[The records — start]
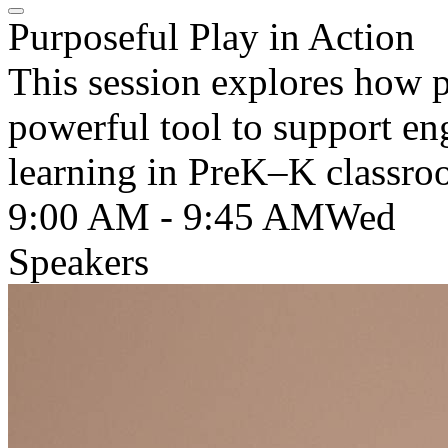
Purposeful Play in Action
This session explores how p
powerful tool to support en
learning in PreK–K classro
9:00 AM - 9:45 AM
Wed
Speakers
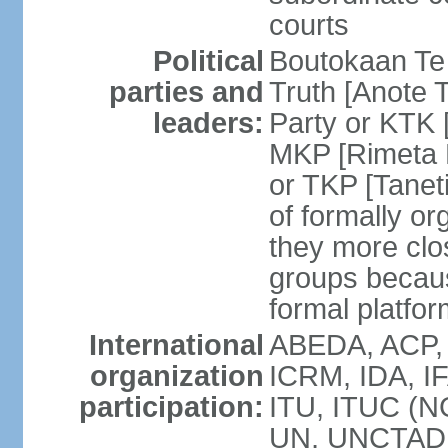
courts
Political
Boutokaan Te 
parties and
Truth [Anote 
leaders:
Party or KTK [
MKP [Rimeta 
or TKP [Tanet
of formally org
they more clos
groups becaus
formal platfor
International
ABEDA, ACP, 
organization
ICRM, IDA, IF
participation:
ITU, ITUC (N
UN, UNCTAD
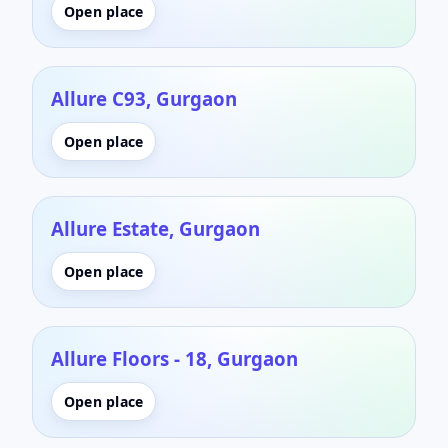
Open place
Allure C93, Gurgaon
Open place
Allure Estate, Gurgaon
Open place
Allure Floors - 18, Gurgaon
Open place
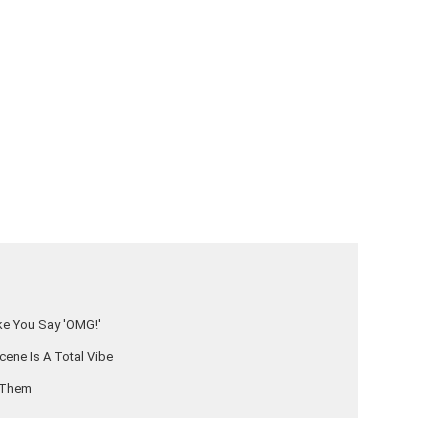
ake You Say 'OMG!'
cene Is A Total Vibe
e Them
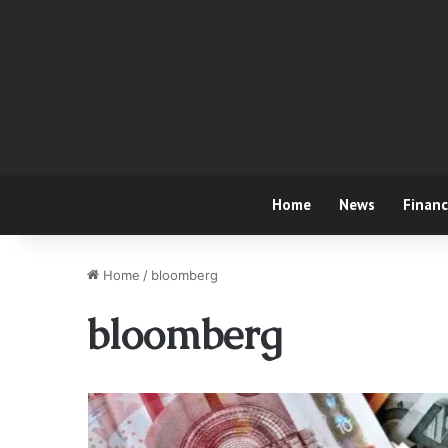
Home
News
Finan
Home
/
bloomberg
bloomberg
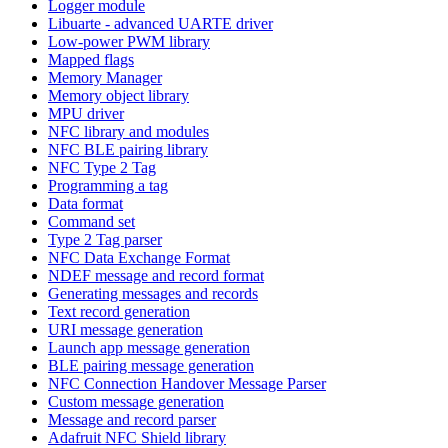
Logger module
Libuarte - advanced UARTE driver
Low-power PWM library
Mapped flags
Memory Manager
Memory object library
MPU driver
NFC library and modules
NFC BLE pairing library
NFC Type 2 Tag
Programming a tag
Data format
Command set
Type 2 Tag parser
NFC Data Exchange Format
NDEF message and record format
Generating messages and records
Text record generation
URI message generation
Launch app message generation
BLE pairing message generation
NFC Connection Handover Message Parser
Custom message generation
Message and record parser
Adafruit NFC Shield library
[The records — finish]
**Your assignment**. In the records, which lines mention the word "pairing"? Copy those lines.

**Expected answer**.
NFC BLE pairing library
BLE pairing message generation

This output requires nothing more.